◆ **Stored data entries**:

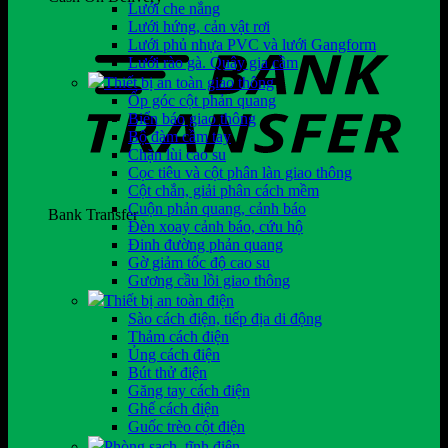
Lưới che nắng
Lưới hứng, cản vật rơi
Lưới phủ nhựa PVC và lưới Gangform
Lưới rào gà. Quây gia cầm
Thiết bị an toàn giao thông
Ốp góc cột phản quang
Biển báo giao thông
Bộ đàm cầm tay
Chặn lùi cao su
Cọc tiêu và cột phân làn giao thông
Cột chắn, giải phân cách mềm
Cuộn phản quang, cảnh báo
Bank Transfer
Đèn xoay cảnh báo, cứu hộ
Đinh đường phản quang
Gờ giảm tốc độ cao su
Gương cầu lồi giao thông
Thiết bị an toàn điện
Sào cách điện, tiếp địa di động
Thảm cách điện
Ủng cách điện
Bút thử điện
Găng tay cách điện
Ghế cách điện
Guốc trèo cột điện
Phòng sạch, tĩnh điện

◆ **What the task requires**: Copy from the entries above each line in which the string "phân" can be found.

◆ **The completed task**:
Cọc tiêu và cột phân làn giao thông
Cột chắn, giải phân cách mềm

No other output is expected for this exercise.